» **Exercise aim**:
Your answer should repeat exactly the lines from the one holding "Find regions matching spleen." through the end of the data, and it should contain no pictures.

(Data items)
*** Begin section ***

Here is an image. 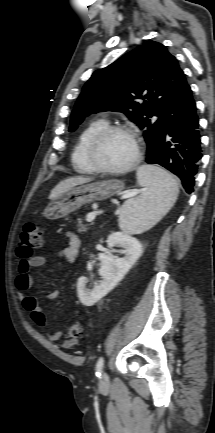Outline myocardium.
I'll return each instance as SVG.
<instances>
[{
    "label": "myocardium",
    "mask_w": 215,
    "mask_h": 433,
    "mask_svg": "<svg viewBox=\"0 0 215 433\" xmlns=\"http://www.w3.org/2000/svg\"><path fill=\"white\" fill-rule=\"evenodd\" d=\"M113 133H122L129 136L135 144V153L131 161L123 167L120 168H107L101 166L96 160V150L100 142L106 138L108 135ZM143 154V145L139 136L132 129L122 126V125H112L106 126L101 129L89 142L87 147V159L94 171L111 174L120 175L125 174L133 170L140 162Z\"/></svg>",
    "instance_id": "f54148a6"
}]
</instances>
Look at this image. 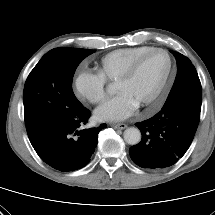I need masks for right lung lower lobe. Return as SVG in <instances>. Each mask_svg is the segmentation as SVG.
<instances>
[{
    "mask_svg": "<svg viewBox=\"0 0 215 215\" xmlns=\"http://www.w3.org/2000/svg\"><path fill=\"white\" fill-rule=\"evenodd\" d=\"M90 112L85 107L52 123L29 137L39 157L51 167L62 171H75L86 166L98 142V134L106 128L80 129L86 124Z\"/></svg>",
    "mask_w": 215,
    "mask_h": 215,
    "instance_id": "right-lung-lower-lobe-1",
    "label": "right lung lower lobe"
}]
</instances>
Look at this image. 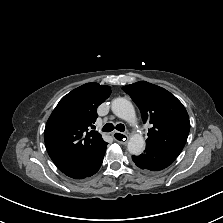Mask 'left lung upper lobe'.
Listing matches in <instances>:
<instances>
[{"label": "left lung upper lobe", "mask_w": 223, "mask_h": 223, "mask_svg": "<svg viewBox=\"0 0 223 223\" xmlns=\"http://www.w3.org/2000/svg\"><path fill=\"white\" fill-rule=\"evenodd\" d=\"M122 89L140 109L143 122L152 124L146 145L180 154L190 130L189 116L182 103L164 88L146 81Z\"/></svg>", "instance_id": "1"}]
</instances>
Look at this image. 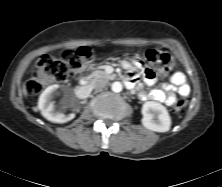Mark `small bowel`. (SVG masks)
<instances>
[{"mask_svg": "<svg viewBox=\"0 0 222 187\" xmlns=\"http://www.w3.org/2000/svg\"><path fill=\"white\" fill-rule=\"evenodd\" d=\"M128 72L126 78H129L132 85L140 91L141 86L138 83L135 68L128 64ZM144 81L148 85H152L156 82V79L148 71H145ZM190 92V87L186 83L185 76L181 72H177L172 76V83L164 84L161 89H155L147 93L144 91L139 92V96L144 100H154L157 102H162L167 105H173L177 99V94L188 95Z\"/></svg>", "mask_w": 222, "mask_h": 187, "instance_id": "obj_1", "label": "small bowel"}]
</instances>
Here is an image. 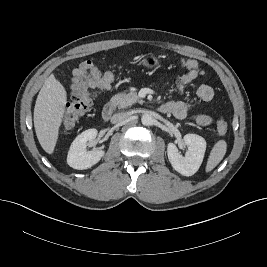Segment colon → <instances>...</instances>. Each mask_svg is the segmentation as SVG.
Masks as SVG:
<instances>
[{
	"instance_id": "obj_1",
	"label": "colon",
	"mask_w": 267,
	"mask_h": 267,
	"mask_svg": "<svg viewBox=\"0 0 267 267\" xmlns=\"http://www.w3.org/2000/svg\"><path fill=\"white\" fill-rule=\"evenodd\" d=\"M182 66L188 70H199L198 62L193 59H183ZM114 80L115 73L108 71L101 75L93 88L76 90L66 106L62 119V130L64 132L71 130L79 119L90 110L96 93L109 88ZM227 129L226 121L221 119L217 122L219 135H225Z\"/></svg>"
}]
</instances>
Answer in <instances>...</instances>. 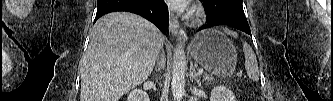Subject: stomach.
Returning <instances> with one entry per match:
<instances>
[{"mask_svg":"<svg viewBox=\"0 0 333 101\" xmlns=\"http://www.w3.org/2000/svg\"><path fill=\"white\" fill-rule=\"evenodd\" d=\"M195 62L214 75L229 77L237 64V52L233 43L218 30L198 33L190 44Z\"/></svg>","mask_w":333,"mask_h":101,"instance_id":"0dacf381","label":"stomach"}]
</instances>
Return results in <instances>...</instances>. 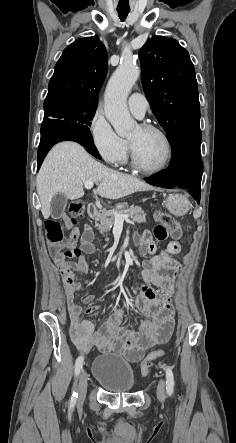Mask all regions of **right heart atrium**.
Instances as JSON below:
<instances>
[{"mask_svg":"<svg viewBox=\"0 0 236 443\" xmlns=\"http://www.w3.org/2000/svg\"><path fill=\"white\" fill-rule=\"evenodd\" d=\"M91 143L109 165L118 167L126 162L128 143L112 128L106 117L96 111L88 126Z\"/></svg>","mask_w":236,"mask_h":443,"instance_id":"obj_1","label":"right heart atrium"}]
</instances>
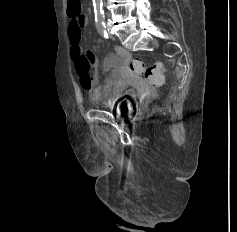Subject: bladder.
I'll return each instance as SVG.
<instances>
[{
	"mask_svg": "<svg viewBox=\"0 0 237 232\" xmlns=\"http://www.w3.org/2000/svg\"><path fill=\"white\" fill-rule=\"evenodd\" d=\"M133 94L132 91H128L126 98L120 99L114 104H106V107L112 109L118 116L128 115L134 109Z\"/></svg>",
	"mask_w": 237,
	"mask_h": 232,
	"instance_id": "31cf9c89",
	"label": "bladder"
}]
</instances>
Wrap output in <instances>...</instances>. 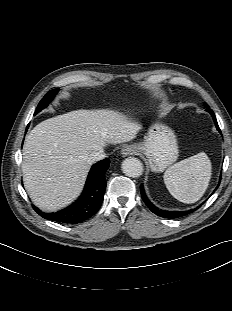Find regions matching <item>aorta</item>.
<instances>
[{"instance_id":"1","label":"aorta","mask_w":232,"mask_h":311,"mask_svg":"<svg viewBox=\"0 0 232 311\" xmlns=\"http://www.w3.org/2000/svg\"><path fill=\"white\" fill-rule=\"evenodd\" d=\"M122 171L128 177H139L143 173V164L139 159L129 157L122 162Z\"/></svg>"}]
</instances>
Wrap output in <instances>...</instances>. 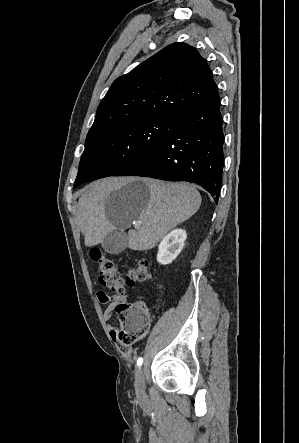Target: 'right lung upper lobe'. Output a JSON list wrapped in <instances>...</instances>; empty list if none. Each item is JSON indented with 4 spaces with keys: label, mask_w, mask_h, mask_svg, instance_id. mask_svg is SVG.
Wrapping results in <instances>:
<instances>
[{
    "label": "right lung upper lobe",
    "mask_w": 299,
    "mask_h": 443,
    "mask_svg": "<svg viewBox=\"0 0 299 443\" xmlns=\"http://www.w3.org/2000/svg\"><path fill=\"white\" fill-rule=\"evenodd\" d=\"M215 88L212 72L198 51L173 43L113 82L87 137L135 120L174 117Z\"/></svg>",
    "instance_id": "1"
}]
</instances>
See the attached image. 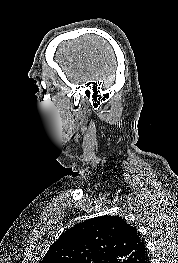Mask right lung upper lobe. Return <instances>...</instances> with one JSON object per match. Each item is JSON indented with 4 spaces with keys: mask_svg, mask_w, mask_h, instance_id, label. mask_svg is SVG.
Here are the masks:
<instances>
[{
    "mask_svg": "<svg viewBox=\"0 0 178 263\" xmlns=\"http://www.w3.org/2000/svg\"><path fill=\"white\" fill-rule=\"evenodd\" d=\"M149 258L137 229L118 216H100L61 234L40 263H145Z\"/></svg>",
    "mask_w": 178,
    "mask_h": 263,
    "instance_id": "right-lung-upper-lobe-1",
    "label": "right lung upper lobe"
}]
</instances>
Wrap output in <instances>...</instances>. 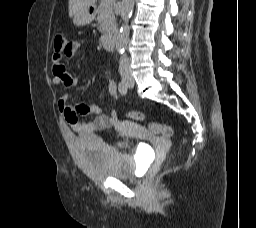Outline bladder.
Here are the masks:
<instances>
[{
    "instance_id": "bladder-1",
    "label": "bladder",
    "mask_w": 256,
    "mask_h": 228,
    "mask_svg": "<svg viewBox=\"0 0 256 228\" xmlns=\"http://www.w3.org/2000/svg\"><path fill=\"white\" fill-rule=\"evenodd\" d=\"M76 147L86 172L98 179H128L142 164L143 157L135 149L124 154L96 136L80 135Z\"/></svg>"
}]
</instances>
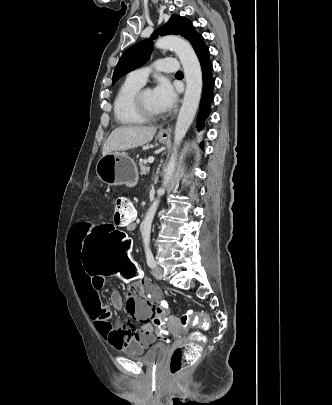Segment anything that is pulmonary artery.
Segmentation results:
<instances>
[{
	"label": "pulmonary artery",
	"instance_id": "1",
	"mask_svg": "<svg viewBox=\"0 0 332 405\" xmlns=\"http://www.w3.org/2000/svg\"><path fill=\"white\" fill-rule=\"evenodd\" d=\"M155 66L158 71L165 73H175L178 70V63L173 58H162L156 61ZM149 75L148 68H140L132 71L129 74V78L135 80L141 84L147 81Z\"/></svg>",
	"mask_w": 332,
	"mask_h": 405
}]
</instances>
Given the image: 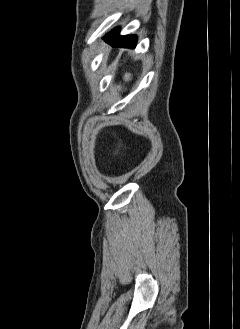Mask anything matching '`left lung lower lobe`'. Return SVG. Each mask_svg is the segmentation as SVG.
I'll use <instances>...</instances> for the list:
<instances>
[{"instance_id":"0a47b994","label":"left lung lower lobe","mask_w":240,"mask_h":329,"mask_svg":"<svg viewBox=\"0 0 240 329\" xmlns=\"http://www.w3.org/2000/svg\"><path fill=\"white\" fill-rule=\"evenodd\" d=\"M119 30V28L113 29L111 32L106 34L103 39L115 47H133L136 45L137 37L135 35L118 36Z\"/></svg>"}]
</instances>
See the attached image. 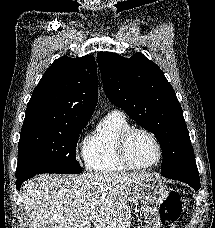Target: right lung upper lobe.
Listing matches in <instances>:
<instances>
[{"label":"right lung upper lobe","mask_w":215,"mask_h":228,"mask_svg":"<svg viewBox=\"0 0 215 228\" xmlns=\"http://www.w3.org/2000/svg\"><path fill=\"white\" fill-rule=\"evenodd\" d=\"M98 98L95 58L67 56L45 71L27 105L22 130L88 122Z\"/></svg>","instance_id":"right-lung-upper-lobe-1"}]
</instances>
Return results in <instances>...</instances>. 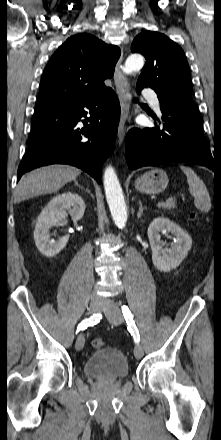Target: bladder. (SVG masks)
Returning <instances> with one entry per match:
<instances>
[{"mask_svg": "<svg viewBox=\"0 0 221 440\" xmlns=\"http://www.w3.org/2000/svg\"><path fill=\"white\" fill-rule=\"evenodd\" d=\"M83 369L86 376L100 380H119L129 372L126 357L116 348L97 351L85 361Z\"/></svg>", "mask_w": 221, "mask_h": 440, "instance_id": "1", "label": "bladder"}]
</instances>
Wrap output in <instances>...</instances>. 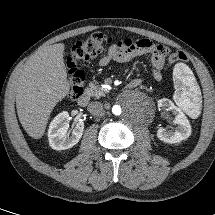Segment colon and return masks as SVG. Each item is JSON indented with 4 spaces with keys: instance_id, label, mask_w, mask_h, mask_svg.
I'll list each match as a JSON object with an SVG mask.
<instances>
[{
    "instance_id": "obj_1",
    "label": "colon",
    "mask_w": 215,
    "mask_h": 215,
    "mask_svg": "<svg viewBox=\"0 0 215 215\" xmlns=\"http://www.w3.org/2000/svg\"><path fill=\"white\" fill-rule=\"evenodd\" d=\"M110 39L101 33L92 34L85 40L77 42L67 58V68L69 73V98L76 100L83 93L84 74L77 68L79 61H87L96 57L105 50ZM168 54L167 50H164ZM171 63L183 62L186 56L183 52H172L168 54Z\"/></svg>"
}]
</instances>
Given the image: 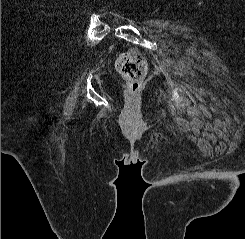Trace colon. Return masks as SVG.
Listing matches in <instances>:
<instances>
[{
    "label": "colon",
    "instance_id": "1",
    "mask_svg": "<svg viewBox=\"0 0 245 239\" xmlns=\"http://www.w3.org/2000/svg\"><path fill=\"white\" fill-rule=\"evenodd\" d=\"M115 67L125 79L131 94L142 86L147 72V62L137 49L122 53L116 60Z\"/></svg>",
    "mask_w": 245,
    "mask_h": 239
}]
</instances>
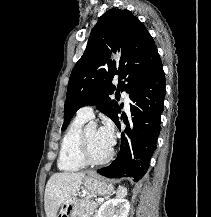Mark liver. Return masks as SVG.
Here are the masks:
<instances>
[{
  "label": "liver",
  "mask_w": 211,
  "mask_h": 217,
  "mask_svg": "<svg viewBox=\"0 0 211 217\" xmlns=\"http://www.w3.org/2000/svg\"><path fill=\"white\" fill-rule=\"evenodd\" d=\"M84 177L83 172H60L50 177L44 195L46 217H57L60 206L76 194Z\"/></svg>",
  "instance_id": "obj_1"
}]
</instances>
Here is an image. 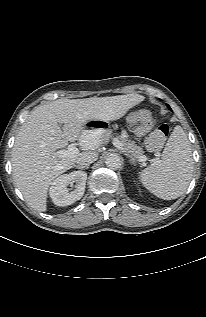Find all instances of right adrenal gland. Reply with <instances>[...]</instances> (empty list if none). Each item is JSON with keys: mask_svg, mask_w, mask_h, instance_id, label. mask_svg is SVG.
<instances>
[{"mask_svg": "<svg viewBox=\"0 0 206 317\" xmlns=\"http://www.w3.org/2000/svg\"><path fill=\"white\" fill-rule=\"evenodd\" d=\"M74 167H76V168H78V169H88L89 168V165H87V166H84V167H80V166H77V165H75Z\"/></svg>", "mask_w": 206, "mask_h": 317, "instance_id": "obj_1", "label": "right adrenal gland"}]
</instances>
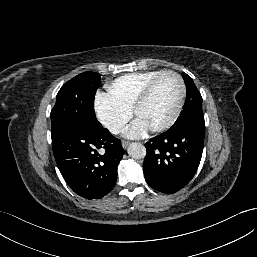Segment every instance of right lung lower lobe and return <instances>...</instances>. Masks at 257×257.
Listing matches in <instances>:
<instances>
[{
  "label": "right lung lower lobe",
  "instance_id": "obj_1",
  "mask_svg": "<svg viewBox=\"0 0 257 257\" xmlns=\"http://www.w3.org/2000/svg\"><path fill=\"white\" fill-rule=\"evenodd\" d=\"M52 147L64 180L79 196L98 199L115 186L124 149L107 129H69L52 139Z\"/></svg>",
  "mask_w": 257,
  "mask_h": 257
}]
</instances>
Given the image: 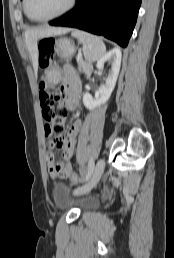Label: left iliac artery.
<instances>
[{
	"instance_id": "obj_1",
	"label": "left iliac artery",
	"mask_w": 174,
	"mask_h": 258,
	"mask_svg": "<svg viewBox=\"0 0 174 258\" xmlns=\"http://www.w3.org/2000/svg\"><path fill=\"white\" fill-rule=\"evenodd\" d=\"M93 169H94V161H93V159H90L89 164H88V172H87V175H86L84 181H87L91 177V175L93 173Z\"/></svg>"
}]
</instances>
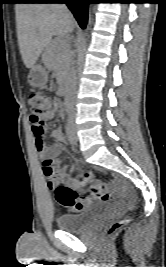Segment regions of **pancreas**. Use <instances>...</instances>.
<instances>
[{
  "label": "pancreas",
  "mask_w": 166,
  "mask_h": 267,
  "mask_svg": "<svg viewBox=\"0 0 166 267\" xmlns=\"http://www.w3.org/2000/svg\"><path fill=\"white\" fill-rule=\"evenodd\" d=\"M70 46L62 40L52 41L44 50L42 59L60 80L68 75Z\"/></svg>",
  "instance_id": "1"
}]
</instances>
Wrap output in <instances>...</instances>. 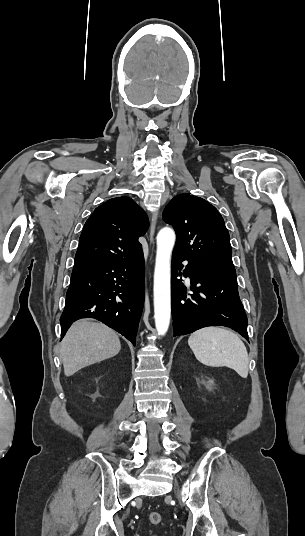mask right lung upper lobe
<instances>
[{"instance_id":"right-lung-upper-lobe-1","label":"right lung upper lobe","mask_w":305,"mask_h":536,"mask_svg":"<svg viewBox=\"0 0 305 536\" xmlns=\"http://www.w3.org/2000/svg\"><path fill=\"white\" fill-rule=\"evenodd\" d=\"M149 223L129 197L112 198L95 209L79 239L73 271L88 269L142 253L138 238Z\"/></svg>"}]
</instances>
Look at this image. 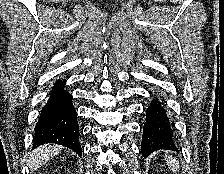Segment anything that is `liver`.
Returning a JSON list of instances; mask_svg holds the SVG:
<instances>
[{"label": "liver", "instance_id": "obj_1", "mask_svg": "<svg viewBox=\"0 0 224 174\" xmlns=\"http://www.w3.org/2000/svg\"><path fill=\"white\" fill-rule=\"evenodd\" d=\"M62 150L60 145H43L33 151L29 164L33 168L44 165L51 157L57 155Z\"/></svg>", "mask_w": 224, "mask_h": 174}]
</instances>
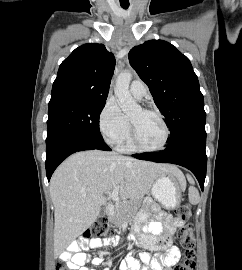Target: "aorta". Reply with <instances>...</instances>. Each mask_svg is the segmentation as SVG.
Returning <instances> with one entry per match:
<instances>
[{
    "label": "aorta",
    "mask_w": 242,
    "mask_h": 270,
    "mask_svg": "<svg viewBox=\"0 0 242 270\" xmlns=\"http://www.w3.org/2000/svg\"><path fill=\"white\" fill-rule=\"evenodd\" d=\"M132 79L130 71L120 73L116 79L115 95L118 98L120 107L125 114H132L140 110V106L132 98L129 92V85Z\"/></svg>",
    "instance_id": "762f6f07"
}]
</instances>
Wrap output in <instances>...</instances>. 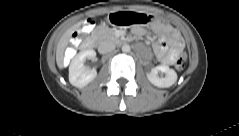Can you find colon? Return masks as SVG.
Here are the masks:
<instances>
[{"mask_svg": "<svg viewBox=\"0 0 239 136\" xmlns=\"http://www.w3.org/2000/svg\"><path fill=\"white\" fill-rule=\"evenodd\" d=\"M92 25H93V22L91 20L87 21L83 26V32H89L92 29ZM175 66L178 70H181L183 68L184 64H183V58L182 57H180L177 60Z\"/></svg>", "mask_w": 239, "mask_h": 136, "instance_id": "obj_1", "label": "colon"}]
</instances>
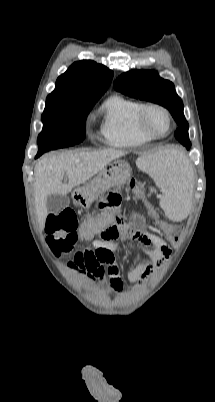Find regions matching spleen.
Returning <instances> with one entry per match:
<instances>
[{"instance_id":"obj_1","label":"spleen","mask_w":215,"mask_h":402,"mask_svg":"<svg viewBox=\"0 0 215 402\" xmlns=\"http://www.w3.org/2000/svg\"><path fill=\"white\" fill-rule=\"evenodd\" d=\"M138 165L146 171L158 186L166 189L157 207L165 210L172 220H183L192 213L189 197L195 195L190 178L198 177V170L191 169L189 160L180 149H165L138 159Z\"/></svg>"}]
</instances>
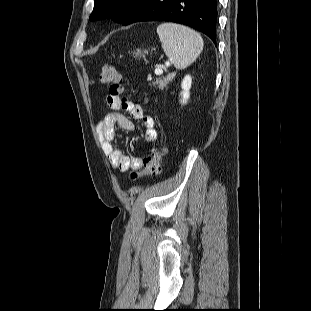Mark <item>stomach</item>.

*** End section ***

» **Answer for this exercise**:
Find regions matching spleen.
Returning <instances> with one entry per match:
<instances>
[{"instance_id":"obj_1","label":"spleen","mask_w":215,"mask_h":402,"mask_svg":"<svg viewBox=\"0 0 215 402\" xmlns=\"http://www.w3.org/2000/svg\"><path fill=\"white\" fill-rule=\"evenodd\" d=\"M138 165L146 171L158 186L166 189L157 207L165 210L172 220H183L192 213L189 197L195 195L190 178L198 177V170L191 169L189 160L180 149H165L138 159Z\"/></svg>"}]
</instances>
Mark <item>stomach</item>.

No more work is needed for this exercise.